Die Kanzlei bot ihr dazu immer wieder die Möglichkeit. Und gerade deshalb fühlte sie sich dort so wohl.

Caris’ Begeisterung für die Reise war erheblich getrübt worden, als sich herausstellte, dass Harrison J. Peters mit ihr fliegen würde. Er verabscheute Leute, die rauchten. Wenn er geahnt hätte, dass Caris eine ziemlich starke Raucherin war …

Niemand in der Kanzlei wusste davon. Jedenfalls niemand von Bedeutung. Seit Jahren rauchte sie auf der Damentoilette und überdeckte den Geruch mit Mundspray und Chanel No. 5.

Die Sekretärinnen wussten natürlich alle Bescheid, behielten ihr Geheimnis jedoch für sich, um es sich nicht mit ihr zu verderben.

Aber es würde unmöglich sein, ihr Laster auf einer zweiwöchigen Reise auf eine abgelegene Insel vor der texanischen Küste zu verbergen, besonders vor Harrison.

Sie hatte geglaubt, es sei leicht, das Rauchen zugunsten ihrer Karriere aufzugeben.

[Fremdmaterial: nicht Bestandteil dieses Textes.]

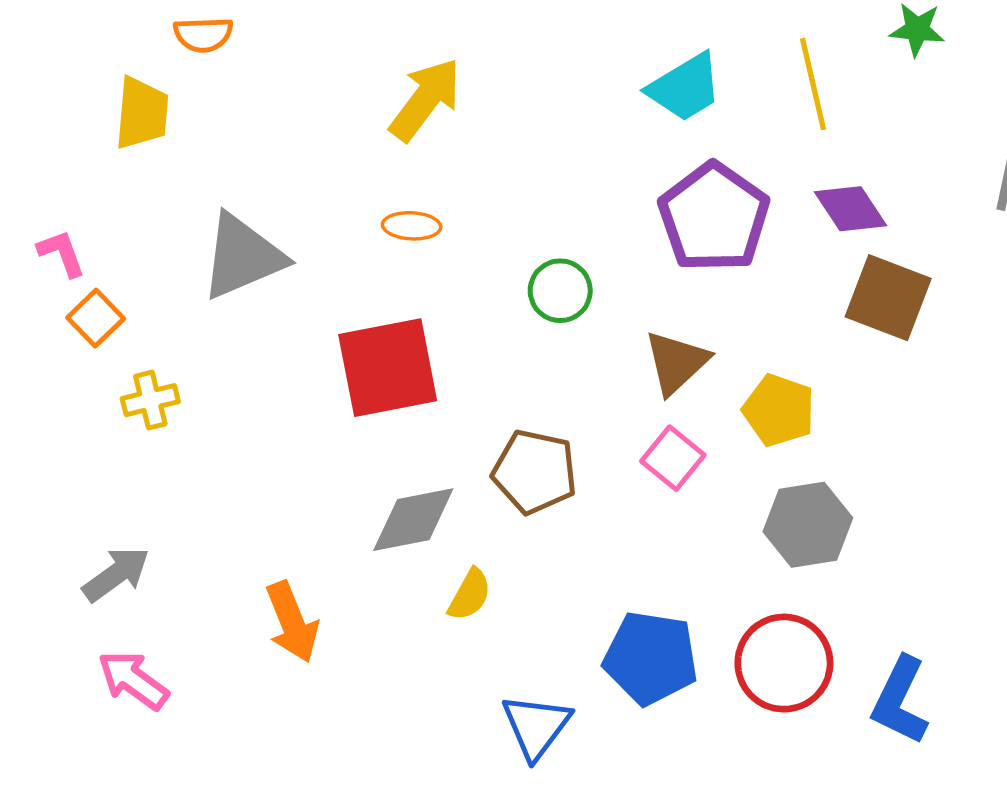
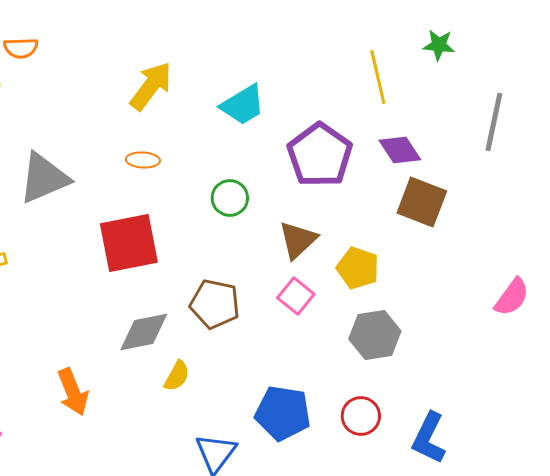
cyan trapezoid: (685, 87) -> (243, 105), moved
red circle: (784, 663) -> (361, 416), size x0.7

Aber jetzt, sechs Stunden nach ihrer letzten Zigarette, bezweifelte Caris, es zu schaffen.

Ihr dröhnte der Kopf, und ihr Kiefer schmerzte vom vielen Kaugummikauen. Hätte sie sich doch nur eines dieser Nikotinpflaster besorgt!

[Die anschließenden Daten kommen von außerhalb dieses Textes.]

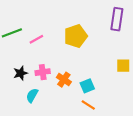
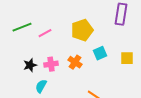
orange cross: (64, 80) -> (75, 62), moved
cyan square: (87, 86) -> (100, 53), moved

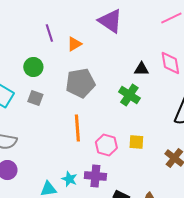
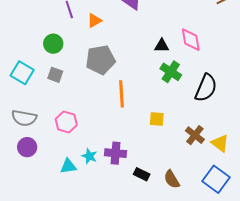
green cross: (129, 95) -> (171, 72), moved
orange line: (77, 128) -> (122, 94), moved
pink hexagon: (106, 145) -> (66, 122), moved

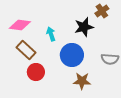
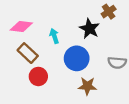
black star: (84, 27) -> (89, 29), turned -30

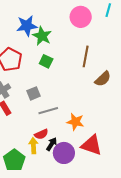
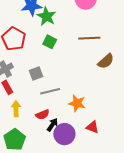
brown line: (86, 56) -> (89, 38), turned 75
red triangle: (92, 145) -> (92, 127), size x0.6
yellow arrow: (33, 146) -> (16, 109), moved

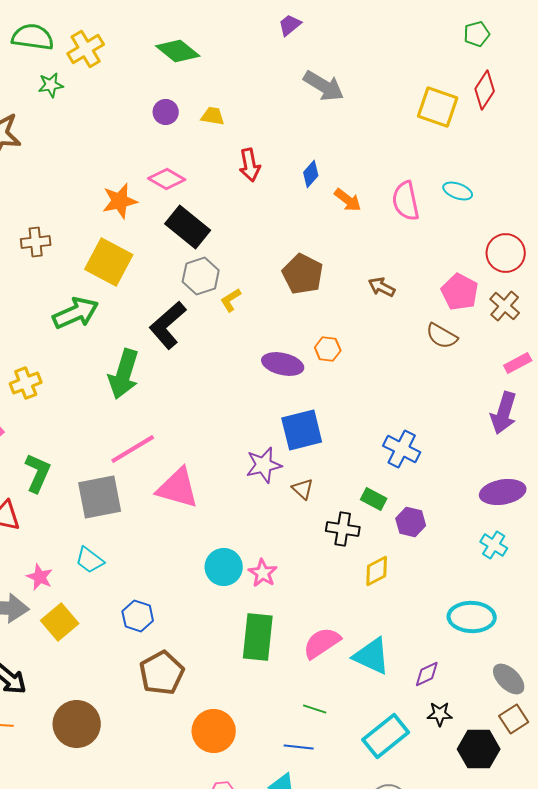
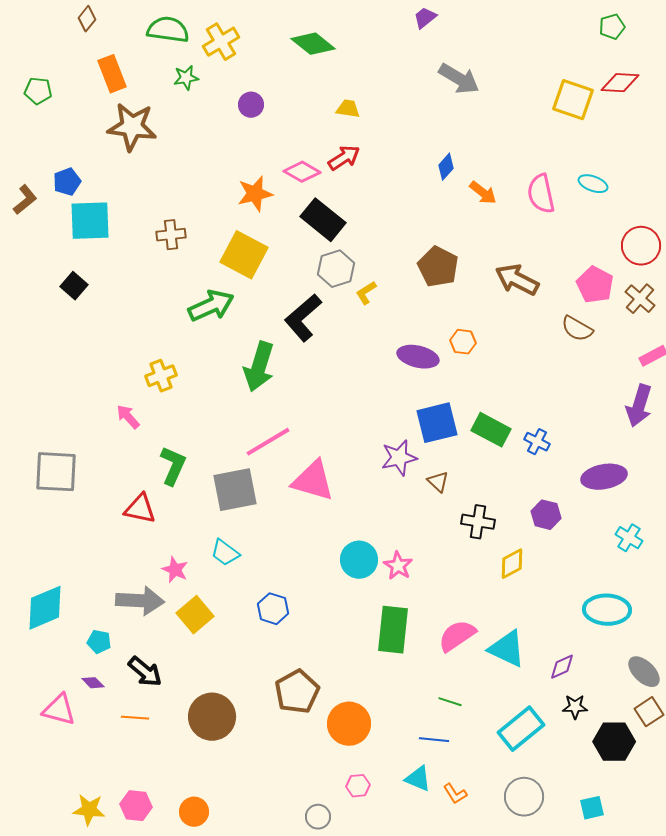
red diamond: (485, 90) -> (620, 83), turned 60
purple circle: (166, 112) -> (251, 105), moved
red arrow: (250, 165) -> (344, 158), moved, turned -112
brown arrow: (382, 287) -> (517, 280), size x1.6
blue cross: (402, 449) -> (537, 442), size x0.7
purple ellipse: (503, 492) -> (604, 477), moved
green rectangle: (374, 499) -> (491, 430), moved, size x1.5
brown pentagon: (162, 673) -> (297, 692), moved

Sie warf Harrison J. Peters III. einen verstohlenen Blick zu. Er schlief noch immer.

Wenn sie sich beeilte, konnte sie sich vielleicht auf der Toilette aus Toilettenpapier und Tabakkrümeln aus ihrer Handtasche eine Zigarette drehen.

Doch da setzte der Pilot bereits zur Landung an.

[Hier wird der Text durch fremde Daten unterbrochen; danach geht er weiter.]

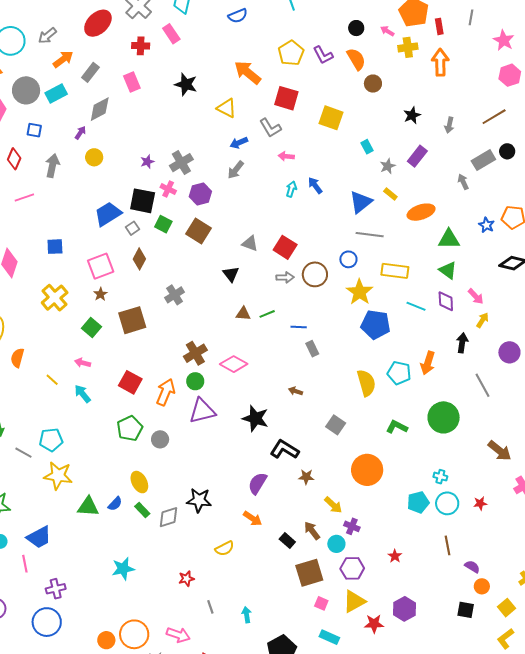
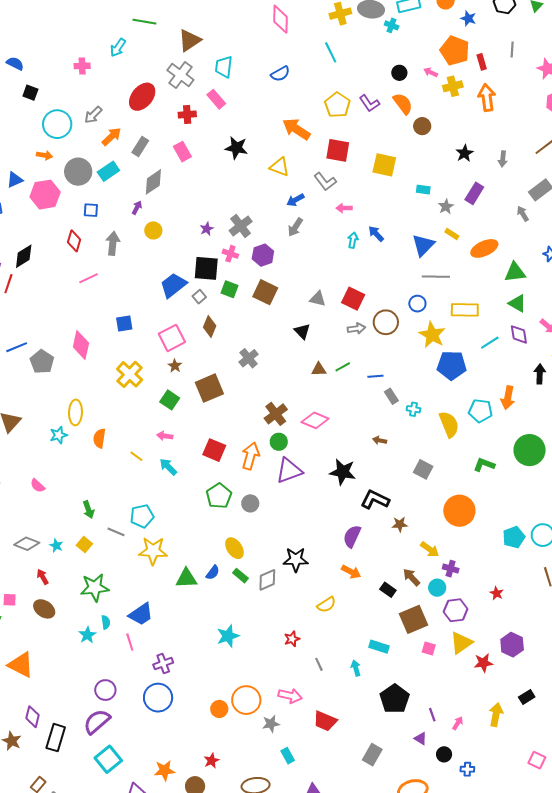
cyan rectangle: (367, 147) -> (423, 190), turned -48
cyan line: (416, 306) -> (490, 343), turned -48
cyan cross: (440, 477) -> (413, 409), moved
cyan rectangle: (329, 637) -> (379, 647), moved

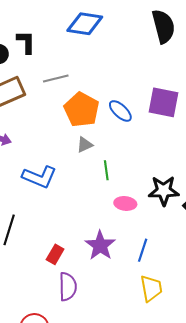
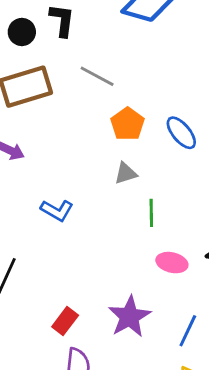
gray line: (56, 79) -> (97, 76), turned 35
orange pentagon: (82, 110) -> (127, 124), size x0.7
blue L-shape: (39, 177) -> (57, 210), size x0.7

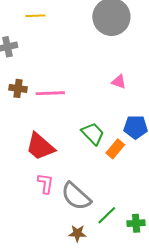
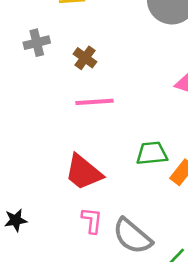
brown cross: (18, 88) -> (85, 58), moved, turned 30
green trapezoid: (93, 134) -> (152, 153), turned -50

Fast alle der vierzehn Passagiere befolgten die Aufforderung, sich anzuschnallen.

Harrison wachte auf und reckte und streckte sich.

Caris lächelte, tapfer bemüht, ihre Entzugserscheinungen zu überspielen.

„Sind wir da?“, wollte Harrison wissen.

„Noch nicht.“ Sie schaute aus dem Fenster und überlegte, ob es auf dem Flugplatz wohl Rauchmelder auf den Toiletten gab. In den Siebzigerjahren waren vor der Küste Bohrtürme errichtet worden. Sie waren zehn Jahre später wieder aufgegeben worden, aber immerhin war der Flugplatz geblieben.

„Nichts als Wasser da unten.“ Harrison bemühte sich, ihr über die Schulter zu sehen, und Caris rückte zur Seite. Sie wusste, dass er nicht gern daran erinnert wurde, dass er klein war.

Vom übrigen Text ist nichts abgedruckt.